Na jednym z lookoutów kilku gości popijało piwko. Kiedy podeszliśmy powiedzieli, że widać whales’y. Zapytaliśmy – po jednym, czy po dwóch piwach? Roześmiali się ale pokazali w stronę oceanu. Nie mogliśmy uwierzyć w to co zobaczyliśmy. Jakieś 300 m od nas taplały się trzy ogromne wieloryby. W ruch poszła kamera a ja pognałem po długi obiektyw do auta. Amatorzy piwa odjechali a my jeszcze z pół godziny przyglądaliśmy się baraszkującym olbrzymom. Trafiliśmy na okres ich migracji ale gdybyśmy byli sami nie umielibyśmy rozróżnić z tej odległości fal od zwierząt. Kolejny plus dla piwa.
Dalej trafiliśmy na wysokie pióropusze wody, które tworzyły ogromne fale rozbijające się o krawędzie płyt skalnych.
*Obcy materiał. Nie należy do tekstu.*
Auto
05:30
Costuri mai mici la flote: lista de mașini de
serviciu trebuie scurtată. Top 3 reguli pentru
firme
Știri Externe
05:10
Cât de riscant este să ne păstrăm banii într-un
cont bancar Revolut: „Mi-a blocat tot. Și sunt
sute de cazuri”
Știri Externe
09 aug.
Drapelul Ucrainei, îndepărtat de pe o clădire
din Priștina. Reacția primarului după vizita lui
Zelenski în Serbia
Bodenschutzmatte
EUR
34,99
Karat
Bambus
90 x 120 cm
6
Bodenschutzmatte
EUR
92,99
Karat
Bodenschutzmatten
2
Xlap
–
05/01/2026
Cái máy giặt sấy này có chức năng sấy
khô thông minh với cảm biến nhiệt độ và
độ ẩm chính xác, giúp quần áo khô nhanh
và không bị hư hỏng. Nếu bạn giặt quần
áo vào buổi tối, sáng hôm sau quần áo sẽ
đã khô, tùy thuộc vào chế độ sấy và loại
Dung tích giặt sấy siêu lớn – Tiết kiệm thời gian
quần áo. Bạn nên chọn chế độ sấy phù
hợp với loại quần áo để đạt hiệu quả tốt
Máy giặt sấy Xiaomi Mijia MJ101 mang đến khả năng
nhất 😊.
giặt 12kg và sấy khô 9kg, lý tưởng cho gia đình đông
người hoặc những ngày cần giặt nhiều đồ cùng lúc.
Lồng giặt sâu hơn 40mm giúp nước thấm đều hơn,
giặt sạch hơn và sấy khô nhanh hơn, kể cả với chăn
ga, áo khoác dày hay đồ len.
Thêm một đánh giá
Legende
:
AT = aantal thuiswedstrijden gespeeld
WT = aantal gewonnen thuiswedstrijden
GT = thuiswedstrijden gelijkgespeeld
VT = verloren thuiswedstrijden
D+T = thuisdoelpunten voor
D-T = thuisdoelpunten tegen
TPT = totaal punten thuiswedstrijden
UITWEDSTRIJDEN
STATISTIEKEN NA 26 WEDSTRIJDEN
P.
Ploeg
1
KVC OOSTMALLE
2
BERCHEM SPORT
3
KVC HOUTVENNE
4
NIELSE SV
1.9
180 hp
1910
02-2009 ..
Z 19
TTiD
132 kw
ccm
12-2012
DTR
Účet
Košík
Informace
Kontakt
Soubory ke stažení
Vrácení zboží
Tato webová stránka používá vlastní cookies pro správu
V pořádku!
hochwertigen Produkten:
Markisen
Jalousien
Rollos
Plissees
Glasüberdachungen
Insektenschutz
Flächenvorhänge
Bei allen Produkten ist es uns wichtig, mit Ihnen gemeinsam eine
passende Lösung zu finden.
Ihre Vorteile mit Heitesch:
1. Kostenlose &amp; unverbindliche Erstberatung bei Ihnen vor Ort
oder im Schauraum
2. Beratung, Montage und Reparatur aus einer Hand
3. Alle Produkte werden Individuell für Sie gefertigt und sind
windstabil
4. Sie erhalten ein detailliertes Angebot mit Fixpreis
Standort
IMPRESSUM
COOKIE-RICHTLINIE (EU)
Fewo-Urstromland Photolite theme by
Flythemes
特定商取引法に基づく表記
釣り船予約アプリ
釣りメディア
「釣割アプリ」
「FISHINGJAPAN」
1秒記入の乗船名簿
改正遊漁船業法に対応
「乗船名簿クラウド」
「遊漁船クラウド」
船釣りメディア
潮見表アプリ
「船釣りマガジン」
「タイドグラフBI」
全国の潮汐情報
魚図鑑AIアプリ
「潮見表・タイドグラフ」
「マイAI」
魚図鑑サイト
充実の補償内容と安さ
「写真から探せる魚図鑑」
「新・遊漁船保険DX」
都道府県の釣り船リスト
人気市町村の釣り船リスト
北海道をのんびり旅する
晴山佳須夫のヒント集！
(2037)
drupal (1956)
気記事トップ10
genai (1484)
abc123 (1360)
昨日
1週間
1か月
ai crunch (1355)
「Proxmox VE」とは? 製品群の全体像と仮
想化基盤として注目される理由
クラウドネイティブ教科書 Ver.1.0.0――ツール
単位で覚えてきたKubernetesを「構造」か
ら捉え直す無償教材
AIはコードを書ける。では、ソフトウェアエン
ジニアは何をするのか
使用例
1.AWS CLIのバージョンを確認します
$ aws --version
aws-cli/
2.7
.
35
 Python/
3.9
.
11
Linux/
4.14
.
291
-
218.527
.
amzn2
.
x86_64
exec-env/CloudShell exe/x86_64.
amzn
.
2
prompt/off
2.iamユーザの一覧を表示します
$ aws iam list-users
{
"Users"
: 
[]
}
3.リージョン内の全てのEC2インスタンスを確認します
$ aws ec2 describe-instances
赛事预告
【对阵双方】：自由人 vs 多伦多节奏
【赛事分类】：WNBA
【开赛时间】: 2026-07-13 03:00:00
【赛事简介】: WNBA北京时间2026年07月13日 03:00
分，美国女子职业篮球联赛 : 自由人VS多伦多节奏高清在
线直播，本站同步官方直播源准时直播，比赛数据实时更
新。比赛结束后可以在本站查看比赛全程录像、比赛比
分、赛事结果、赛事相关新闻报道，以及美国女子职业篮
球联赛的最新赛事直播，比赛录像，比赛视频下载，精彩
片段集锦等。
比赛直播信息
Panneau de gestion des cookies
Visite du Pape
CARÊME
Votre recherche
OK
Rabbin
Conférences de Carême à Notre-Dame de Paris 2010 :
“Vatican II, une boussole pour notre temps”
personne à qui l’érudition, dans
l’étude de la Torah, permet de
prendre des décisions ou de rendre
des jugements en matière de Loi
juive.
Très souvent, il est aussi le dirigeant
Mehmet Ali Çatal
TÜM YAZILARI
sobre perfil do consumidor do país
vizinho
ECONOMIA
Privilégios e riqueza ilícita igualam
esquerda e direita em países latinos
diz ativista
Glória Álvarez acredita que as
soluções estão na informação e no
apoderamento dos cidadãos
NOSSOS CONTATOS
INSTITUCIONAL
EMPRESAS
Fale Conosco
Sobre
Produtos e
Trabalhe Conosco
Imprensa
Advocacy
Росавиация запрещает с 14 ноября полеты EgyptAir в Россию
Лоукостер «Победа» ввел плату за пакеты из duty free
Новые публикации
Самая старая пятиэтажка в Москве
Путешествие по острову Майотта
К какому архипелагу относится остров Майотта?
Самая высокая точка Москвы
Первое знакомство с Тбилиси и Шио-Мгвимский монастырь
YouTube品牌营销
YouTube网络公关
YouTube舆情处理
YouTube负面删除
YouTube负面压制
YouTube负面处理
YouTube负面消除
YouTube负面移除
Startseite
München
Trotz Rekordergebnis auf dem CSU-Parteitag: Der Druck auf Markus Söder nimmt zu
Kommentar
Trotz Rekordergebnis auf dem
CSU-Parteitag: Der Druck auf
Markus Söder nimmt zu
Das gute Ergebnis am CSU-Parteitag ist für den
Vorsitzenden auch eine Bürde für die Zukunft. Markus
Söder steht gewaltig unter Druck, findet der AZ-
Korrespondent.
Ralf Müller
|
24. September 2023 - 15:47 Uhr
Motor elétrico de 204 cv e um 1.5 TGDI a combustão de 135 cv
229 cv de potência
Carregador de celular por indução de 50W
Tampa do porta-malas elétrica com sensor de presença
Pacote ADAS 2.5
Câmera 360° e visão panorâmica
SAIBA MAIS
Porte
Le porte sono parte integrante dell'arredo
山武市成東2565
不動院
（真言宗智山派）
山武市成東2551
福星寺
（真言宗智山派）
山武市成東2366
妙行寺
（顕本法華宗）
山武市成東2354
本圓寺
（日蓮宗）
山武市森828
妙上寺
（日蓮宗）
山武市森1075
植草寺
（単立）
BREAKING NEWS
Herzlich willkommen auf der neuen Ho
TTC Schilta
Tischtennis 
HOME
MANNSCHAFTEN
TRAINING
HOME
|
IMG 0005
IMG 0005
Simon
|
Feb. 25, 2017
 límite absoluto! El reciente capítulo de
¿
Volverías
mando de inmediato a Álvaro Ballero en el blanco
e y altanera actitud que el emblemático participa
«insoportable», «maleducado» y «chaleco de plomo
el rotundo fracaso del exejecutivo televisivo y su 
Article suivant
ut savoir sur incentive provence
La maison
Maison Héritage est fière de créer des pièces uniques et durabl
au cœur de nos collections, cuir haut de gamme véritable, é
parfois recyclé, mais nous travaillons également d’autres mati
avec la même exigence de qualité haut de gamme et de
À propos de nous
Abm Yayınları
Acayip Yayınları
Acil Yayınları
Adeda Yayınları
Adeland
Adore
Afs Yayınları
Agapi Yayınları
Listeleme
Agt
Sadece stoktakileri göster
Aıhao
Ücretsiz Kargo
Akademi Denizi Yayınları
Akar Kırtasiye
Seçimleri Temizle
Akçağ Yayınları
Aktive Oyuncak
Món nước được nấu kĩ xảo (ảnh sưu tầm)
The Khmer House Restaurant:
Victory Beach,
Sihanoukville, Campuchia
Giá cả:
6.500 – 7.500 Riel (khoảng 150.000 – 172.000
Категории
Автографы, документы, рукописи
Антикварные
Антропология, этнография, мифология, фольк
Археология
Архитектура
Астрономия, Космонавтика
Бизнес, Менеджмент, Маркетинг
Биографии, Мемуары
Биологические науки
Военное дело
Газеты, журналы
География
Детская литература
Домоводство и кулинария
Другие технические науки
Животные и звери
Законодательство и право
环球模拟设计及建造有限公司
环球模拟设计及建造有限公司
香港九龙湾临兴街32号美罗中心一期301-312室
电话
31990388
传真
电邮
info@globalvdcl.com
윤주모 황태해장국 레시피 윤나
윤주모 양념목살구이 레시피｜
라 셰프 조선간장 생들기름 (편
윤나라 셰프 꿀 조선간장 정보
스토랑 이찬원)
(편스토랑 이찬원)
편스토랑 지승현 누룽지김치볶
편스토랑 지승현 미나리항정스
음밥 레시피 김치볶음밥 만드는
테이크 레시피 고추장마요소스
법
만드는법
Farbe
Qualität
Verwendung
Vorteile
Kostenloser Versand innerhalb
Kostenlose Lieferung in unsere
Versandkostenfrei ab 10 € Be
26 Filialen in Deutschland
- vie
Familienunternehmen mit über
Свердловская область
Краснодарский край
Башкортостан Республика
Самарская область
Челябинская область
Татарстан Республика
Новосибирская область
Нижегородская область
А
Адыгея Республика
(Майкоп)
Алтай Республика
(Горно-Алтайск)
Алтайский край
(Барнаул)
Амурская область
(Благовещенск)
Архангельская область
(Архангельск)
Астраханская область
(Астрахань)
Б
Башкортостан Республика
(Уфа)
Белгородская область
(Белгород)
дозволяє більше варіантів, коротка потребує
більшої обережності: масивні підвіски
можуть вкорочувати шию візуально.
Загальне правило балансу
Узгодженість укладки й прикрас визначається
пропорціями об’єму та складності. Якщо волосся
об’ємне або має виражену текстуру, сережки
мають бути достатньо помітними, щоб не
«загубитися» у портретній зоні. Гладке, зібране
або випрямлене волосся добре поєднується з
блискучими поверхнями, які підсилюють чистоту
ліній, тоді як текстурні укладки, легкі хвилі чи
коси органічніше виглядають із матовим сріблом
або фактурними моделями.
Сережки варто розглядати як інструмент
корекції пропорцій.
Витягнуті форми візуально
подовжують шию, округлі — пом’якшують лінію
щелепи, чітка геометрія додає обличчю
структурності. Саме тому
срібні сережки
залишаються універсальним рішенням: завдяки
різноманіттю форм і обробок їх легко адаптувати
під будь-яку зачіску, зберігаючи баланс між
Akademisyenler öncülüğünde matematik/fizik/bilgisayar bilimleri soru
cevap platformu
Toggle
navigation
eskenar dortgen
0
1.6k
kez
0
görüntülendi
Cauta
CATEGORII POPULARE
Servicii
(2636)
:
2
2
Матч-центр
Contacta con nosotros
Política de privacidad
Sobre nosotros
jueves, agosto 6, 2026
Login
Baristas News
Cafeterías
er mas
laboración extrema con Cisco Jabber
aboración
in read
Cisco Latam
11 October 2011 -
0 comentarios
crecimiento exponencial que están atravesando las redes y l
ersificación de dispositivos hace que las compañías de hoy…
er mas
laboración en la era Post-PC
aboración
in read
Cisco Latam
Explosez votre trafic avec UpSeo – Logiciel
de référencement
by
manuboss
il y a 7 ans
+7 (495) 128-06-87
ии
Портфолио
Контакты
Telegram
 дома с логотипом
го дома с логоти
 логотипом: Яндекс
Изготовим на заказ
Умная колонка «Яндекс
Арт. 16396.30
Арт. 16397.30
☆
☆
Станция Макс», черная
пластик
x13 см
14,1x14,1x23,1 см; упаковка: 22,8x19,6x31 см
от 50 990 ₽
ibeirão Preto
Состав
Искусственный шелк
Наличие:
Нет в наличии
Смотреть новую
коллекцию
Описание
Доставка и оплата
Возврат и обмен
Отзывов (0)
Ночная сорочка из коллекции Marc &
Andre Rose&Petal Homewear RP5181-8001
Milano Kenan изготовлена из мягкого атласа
Na koniec zostawiliśmy sobie Pink Lake, jezioro w którym woda jest różowa. Niestety nie w tym okresie. Zabarwia się tak dzięki żyjącym tu glonom podczas lata kiedy jest wyższa temperatura. W zabarwieniu ale na pomarańczowo pomógł mi na szczęście widowiskowy zachód słońca.